Fellow Christian; let the work begin in your own bosom! Call upon the Lord to arouse your drowsy soul. Why stand you idle? The future is the time for rest,-the present for action. "In this theatre of man's life, it is reserved only for God and his angels to be lookers-on." Up, then, and seek to compass life's great end. Go work in the Lord's vineyard. He will soon call you to your account. The Judge standeth at the door. The throne will be set. The books will soon be opened, and men's destiny sealed up forever. "Behold, I come quickly; and my reward is with me, to give every man according as his work shall be."
Have you no spirit for his service? Is your heart cold, and dead? Then take it to Christ.
"None but a bath of blood divine Can melt the flint away."

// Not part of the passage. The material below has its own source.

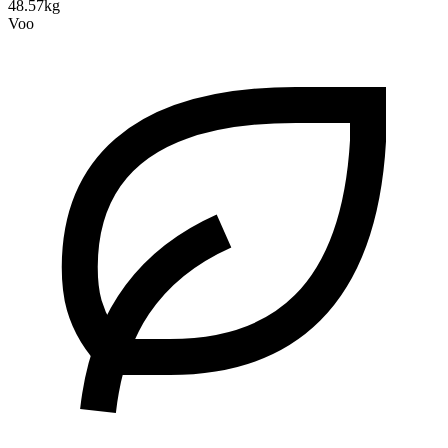
48.57kg
Voo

Repair again to Calvary, where your heart was first melted. You cannot linger amid the scenes of the crucifixion, and remain unaffected. The Pilgrim in his journey to the Celestial City, saw a cross, and stood still and wondered. He stood and looked, and looked again, "till the springs that were in his head, sent the waters down his cheeks." Draw near, that you may behold a suffering Jesus. Gaze upon that countenance that had borne no other look than that of benevolence. What agony is now depicted! Look again. See those hands, that had been filled only with benefits for men,-that had fed the hungry, opened blind eyes, and ministered healing mercies to the sick,-see them now pierced through with cruel nails! Look again. See those feet, that had borne him up and down, throughout the length and breadth of the land on errands of mercy, now spiked to the wood! And again. See that majestic brow, that had been ever radiant with more than a brother's compassion,-see it now all besprinkled and dripping with blood!
"See from his head, his hands, his feet, Sorrow and love flow mingled down!"
Look, if you can, still once again. There is that heart, that throbbed with more than a mother's affection,-is it not enough that it has been crushed, till it can beat no more? No, it must bleed! See! they have pierced it with a spear! His heart's blood is pouring forth! And for what? Wherefore all this?
"Was it for crimes that I had done, He groaned upon the tree?"
Yes, for you, my brother, all this for you! Surely must such love warm into life the best affections of your soul. Surely must it constrain you to make such returns as lie in your power, by putting forth every possible effort to save those for whom Christ died. And thus yourself revived, encourage this same spirit among your brethren; nor cease, at the mercy-seat of the Everlasting Father, to urge, with the faithful of the earth, the earnest cry, "O Lord, revive thy work!"